France re-opens Jerusalem’s Tomb of the Kings

The Tomb of the Kings, a 2,000-year-old burial site in Jerusalem owned by France, re-opened its doors to the public for the first time in nearly a decade on Thursday. Considered a holy place by ultra-Orthodox Jews, its closure has long been a source of tension.

Visitors gathered outside the ancient Tomb of the Kings, just north of Jerusalem’s Old City, on Thursday, hoping to catch a glimpse of an archeological gem whose doors have been shut to the public since 2010.

The site, owned by France, is one of the largest – and considered one of the finest – examples of a Roman-era tomb in the region.
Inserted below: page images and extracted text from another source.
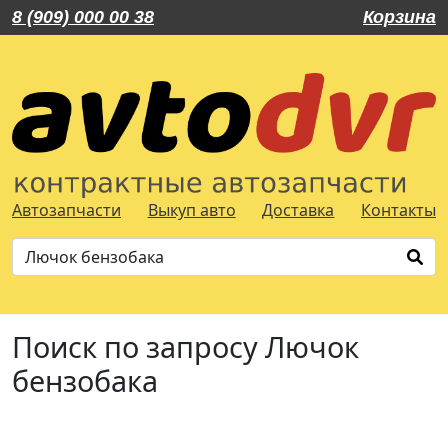
8 (909) 000 00 38
Корзина
Автозапчасти
Выкуп авто
Доставка
Контакты
Поиск по запросу Лючок
бензобака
But having been closed to visitors by the French state nine years ago to undergo renovations, it has remained off limits to the public as France and Israel negotiated over the terms of its re-opening.

France had reportedly sought guarantees it will not face legal challenges over ownership of the site and commitments on how visits will be managed.
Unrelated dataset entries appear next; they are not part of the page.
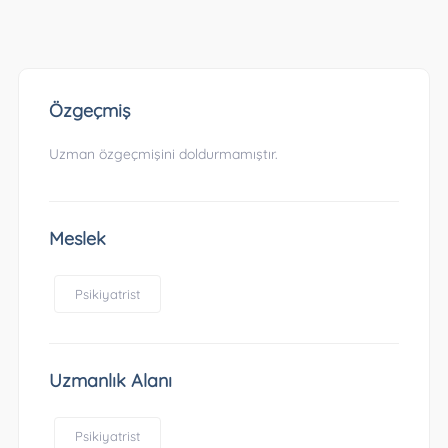
Özgeçmiş
Uzman özgeçmişini doldurmamıştır.
Meslek
Psikiyatrist
Uzmanlık Alanı
Psikiyatrist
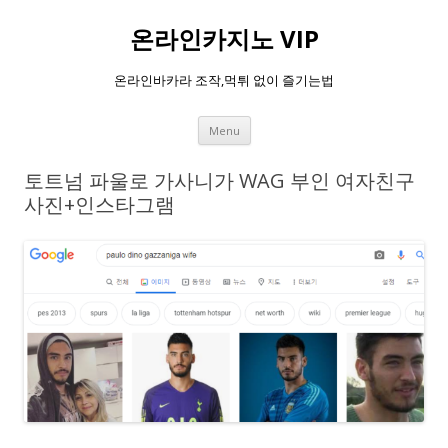
온라인카지노 VIP
온라인바카라 조작,먹튀 없이 즐기는법
Skip
Menu
to
content
토트넘 파울로 가사니가 WAG 부인 여자친구
사진+인스타그램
An important religious site for ultra-Orthodox Jews, who consider it a holy burial site of ancient ancestors, its closure has been a source of tension in the past.

Members of the ultra-Orthodox Jewish community have in the past gathered at its gates, demanding the right to pray there.

The tomb was bought by a French family after its excavation in 1863, who then handed it over to the French state.

It was originally thought to be the tomb of biblical figures King David and Solomon, from which the site got its name

But it is now thought the tomb was built by Queen Helena of Adiabene in modern-day Iraqi Kurdistan to bury members of her dynasty.